Fa il conto della merce abbandonata
da Dio e prendila, l’hanno fatta per te
millenni di uomini che non ti conoscevano
ma che cercavano di prefigurare
in templi e tombe di roccia e biblioteche
uno stupore come quello che effondi
quando sorridi e fai fermare il tempo
e tutti ammutoliscono rapiti
e ti alzi e dici, «io me ne vado a letto».

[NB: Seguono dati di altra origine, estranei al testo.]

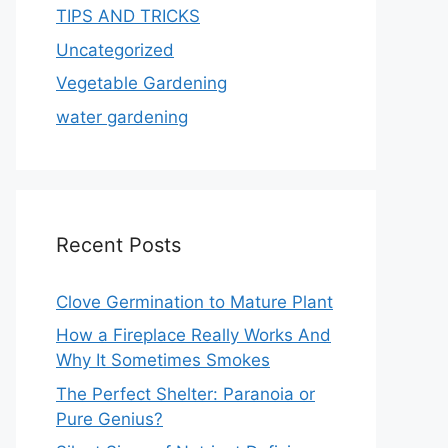
TIPS AND TRICKS
Uncategorized
Vegetable Gardening
water gardening
Recent Posts
Clove Germination to Mature Plant
How a Fireplace Really Works And
Why It Sometimes Smokes
The Perfect Shelter: Paranoia or
Pure Genius?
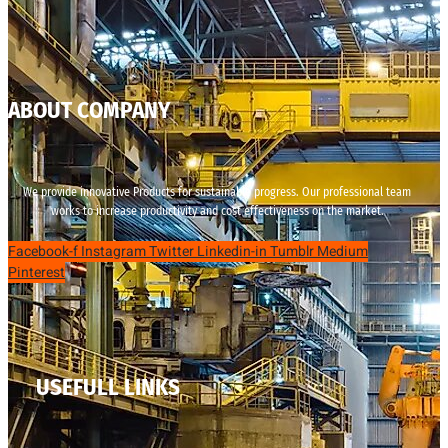
ABOUT COMPANY
We provide innovative Products for sustainable progress. Our professional team
works to increase productivity and cost effectiveness on the market.
Facebook-f
Instagram
Twitter
Linkedin-in
Tumblr
Medium
Pinterest
USEFULL LINKS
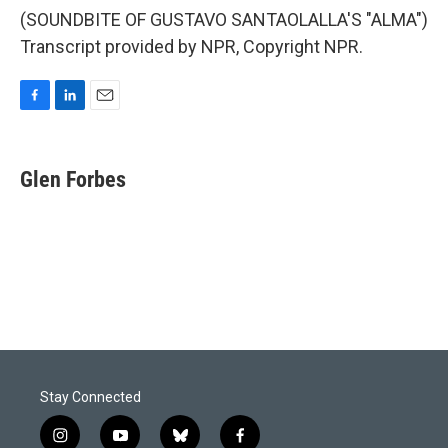
(SOUNDBITE OF GUSTAVO SANTAOLALLA'S "ALMA")
Transcript provided by NPR, Copyright NPR.
F
L
E
a
i
m
c
n
a
e
k
i
Glen Forbes
b
e
l
o
d
o
I
k
n
Stay Connected
i
y
b
f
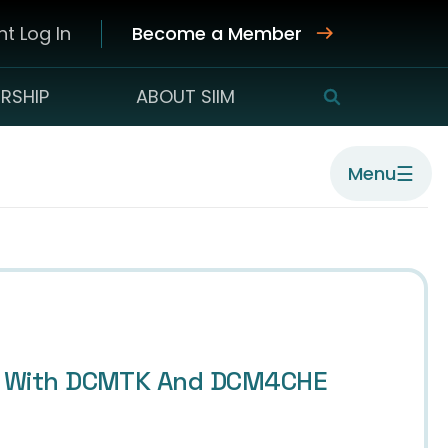
t Log In
Become a Member
RSHIP
ABOUT SIIM
SEARCH
☰
Menu
its With DCMTK And DCM4CHE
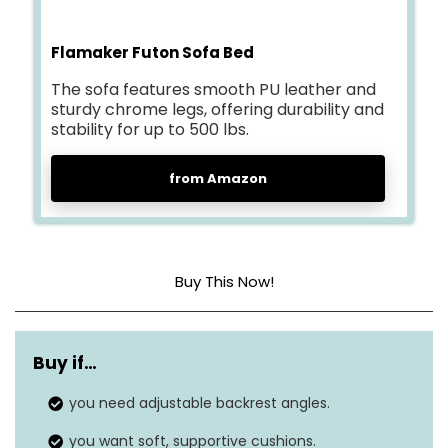
Flamaker Futon Sofa Bed
The sofa features smooth PU leather and
sturdy chrome legs, offering durability and
stability for up to 500 lbs.
from Amazon
Buy This Now!
Cover material
Artificial leather
Buy if…
Construction type
High-resilient sponge
you need adjustable backrest angles.
Dimensions
32 x 65 x 28 inches
you want soft, supportive cushions.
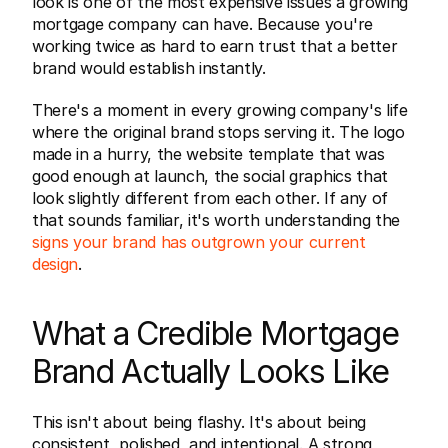
look is one of the most expensive issues a growing 
mortgage company can have. Because you're 
working twice as hard to earn trust that a better 
brand would establish instantly.
There's a moment in every growing company's life 
where the original brand stops serving it. The logo 
made in a hurry, the website template that was 
good enough at launch, the social graphics that 
look slightly different from each other. If any of 
that sounds familiar, it's worth understanding the 
signs your brand has outgrown your current 
design
.
What a Credible Mortgage 
Brand Actually Looks Like
This isn't about being flashy. It's about being 
consistent, polished, and intentional. A strong 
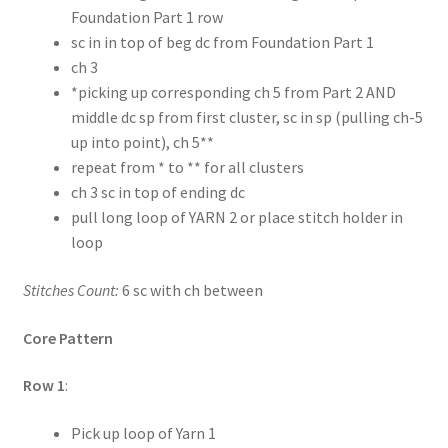
Foundation Part 1 row
sc in in top of beg dc from Foundation Part 1
ch 3
*picking up corresponding ch 5 from Part 2 AND
middle dc sp from first cluster, sc in sp (pulling ch-5
up into point), ch 5**
repeat from * to ** for all clusters
ch 3 sc in top of ending dc
pull long loop of YARN 2 or place stitch holder in
loop
Stitches Count:
6 sc with ch between
Core Pattern
Row 1
:
Pick up loop of Yarn 1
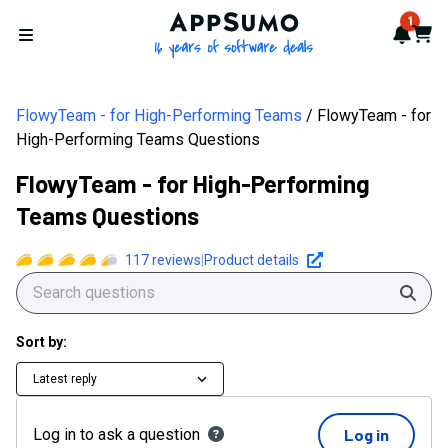
AppSumo - 16 years of softwa
1
Notif
Cart
Open menu
FlowyTeam - for High-Performing Teams
FlowyTeam - for
High-Performing Teams Questions
FlowyTeam - for High-Performing
Teams Questions
117
reviews
|
Product details
Sear
Sort by:
Latest reply
Log in to ask a question
Log in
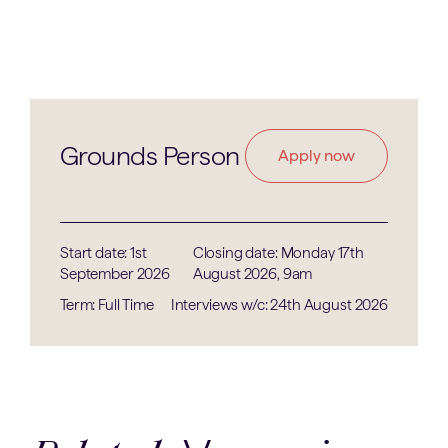
Grounds Person
Apply now
Start date: 1st
Closing date: Monday 17th
September 2026
August 2026, 9am
Term: Full Time
Interviews w/c: 24th August 2026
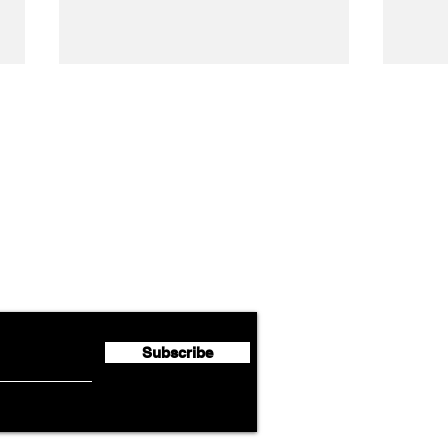
Airline News
Cathay Group Reports First
Luft
flyte Newsletter!
Half 2026 Net Profit of $790.3
Seco
Million
Profi
Subscribe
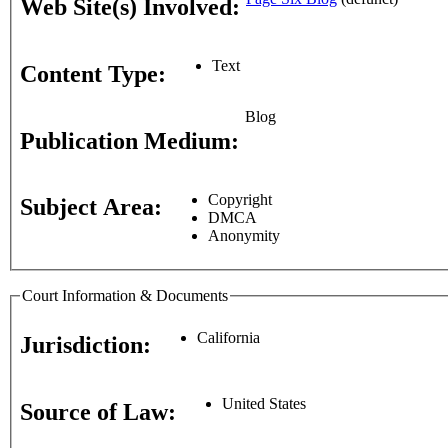
Web Site(s) Involved:
Text
Content Type:
Blog
Publication Medium:
Copyright
Subject Area:
DMCA
Anonymity
Court Information & Documents
California
Jurisdiction:
United States
Source of Law:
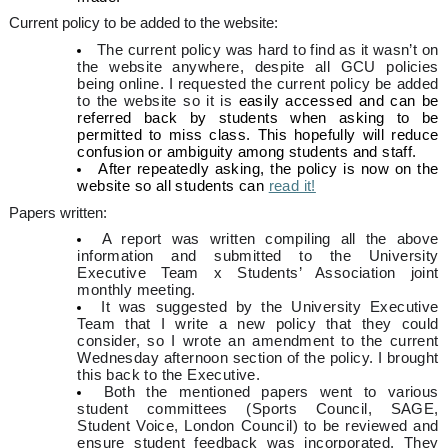
Current policy to be added to the website:
The current policy was hard to find as it wasn’t on
the website anywhere, despite all GCU policies
being online. I requested the current policy be added
to the website so it is
easily accessed and can be
referred back by students when asking to be
permitted to miss class. This hopefully will reduce
confusion or ambiguity among students and staff.
After repeatedly asking, the policy is now on the
website so all students can
read it!
Papers written:
A report was written compiling all the above
information and submitted to the University
Executive Team x Students’ Association joint
monthly meeting.
It was suggested by the University Executive
Team that I write a new policy that they could
consider, so I wrote an amendment to the current
Wednesday afternoon section of the policy. I brought
this back to the Executive.
Both the mentioned papers went to various
student committees (Sports Council, SAGE,
Student Voice, London Council) to be reviewed and
ensure student feedback was incorporated. They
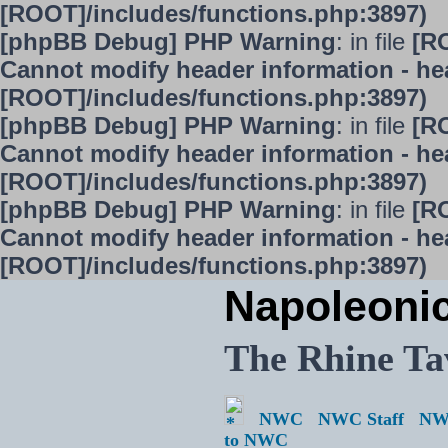
[ROOT]/includes/functions.php:3897)
[phpBB Debug] PHP Warning
: in file
[R
Cannot modify header information - hea
[ROOT]/includes/functions.php:3897)
[phpBB Debug] PHP Warning
: in file
[R
Cannot modify header information - hea
[ROOT]/includes/functions.php:3897)
[phpBB Debug] PHP Warning
: in file
[R
Cannot modify header information - hea
[ROOT]/includes/functions.php:3897)
Napoleoni
The Rhine Ta
NWC
NWC Staff
NW
to NWC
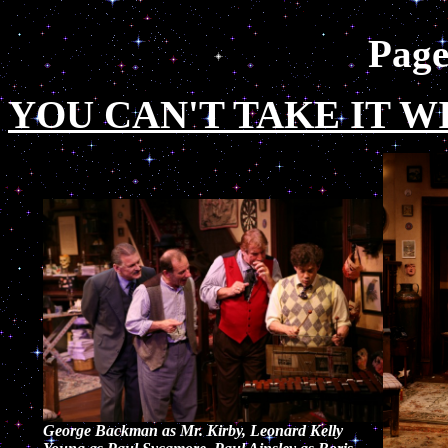
Pag
YOU CAN'T TAKE IT W
George Backman as Mr. Kirby, Leonard Kelly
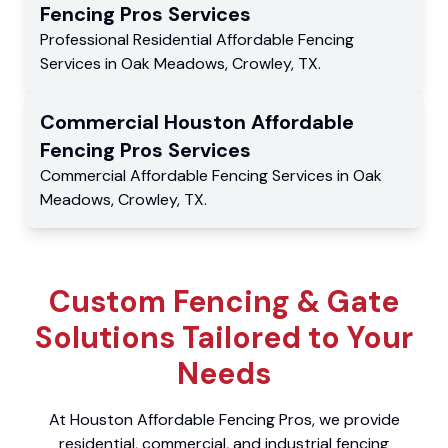
Fencing Pros
Services
Professional Residential
Affordable Fencing
Services
in
Oak Meadows
,
Crowley
,
TX
.
Commercial
Houston Affordable
Fencing Pros
Services
Commercial
Affordable Fencing Services
in
Oak
Meadows
,
Crowley
,
TX
.
Custom Fencing & Gate
Solutions Tailored to Your
Needs
At Houston Affordable Fencing Pros, we provide
residential, commercial, and industrial fencing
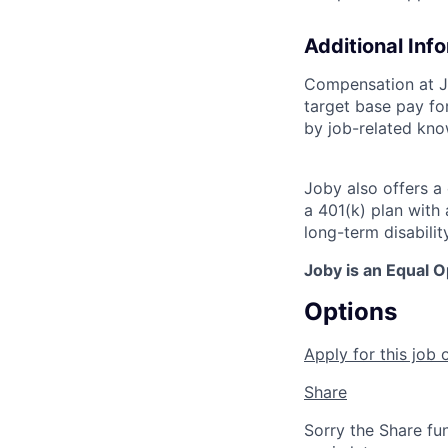
Additional Inf
Compensation at Jo
target base pay for
by job-related know
Joby also offers a
a 401(k) plan wit
long-term disabilit
Joby is an Equal 
Options
Apply for this job 
Share
Sorry the Share fu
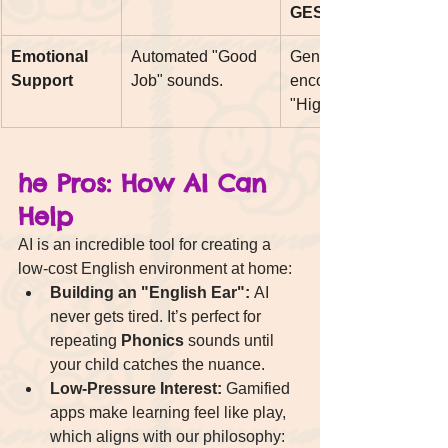
GESE.
Emotional 
Automated "Good 
Genuine 
Support
Job" sounds.
encouragement and 
"High-Fives."
he Pros: How AI Can 
Help
AI is an incredible tool for creating a 
low-cost English environment at home:
Building an "English Ear":
 AI 
never gets tired. It’s perfect for 
repeating 
Phonics
 sounds until 
your child catches the nuance.
Low-Pressure Interest:
 Gamified 
apps make learning feel like play, 
which aligns with our philosophy:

Dormi, al risveglio sarà lì il tuo retaggio:
una città che fu famosa assai,
un fiume sporco cantato dai poeti,
il cinema dove hanno ucciso Giulio Cesare;
e intorno valli, montagne, mari, oceani,
e capitali, e continenti e selve,
e piramidi, e versi, e adoratori
della tua forma esterna o quella interna
e in alto il cielo e il sole e le stelle e la luna
e sulla terra le bestie ubbidienti
a te che infine vieni a giustificare
la loro straordinaria varietà.
È tutto tuo e non finisce mai.
Quando tu, mia poesia, leggi poesia
Quando tu, mia poesia, leggi poesia
Quando tu, mia poesia, leggi poesia,
si oscura il cielo di una luce verde,
la gente sfugge la riva del mare
per un senso remoto di tempesta
o di contrasto tra gli elementi,
vampe si inalberano sui fili dei tram,
e un gran silenzio cala sulla città:
è la poesia che contempla se stessa.
Leggi parole di un tempo scomparso,
di un presente che crolla senza sosta
velocemente nell’informe passato,
leggi di re e corone, giardini e guerre,
tu che sei la corona di ogni impero
e il giardino del mondo conosciuto
e la guerra dei sensi della natura,
leggi, « chi crederà i miei versi in avvenire
se dico adesso tutto il tuo valore? »
e accade in quel momento che quei versi
come una freccia scagliata nei secoli
raggiungono chi un giorno li ha ispirati.
E allora il buio verde si fa totale,
la gente si rintana, sopraffatta,
e in un silenzio come di terremoto
si alza la luna sui Castelli Romani
e lentamente volge tutto all’azzurro,
mentre tu, mia poesia, leggi poesia.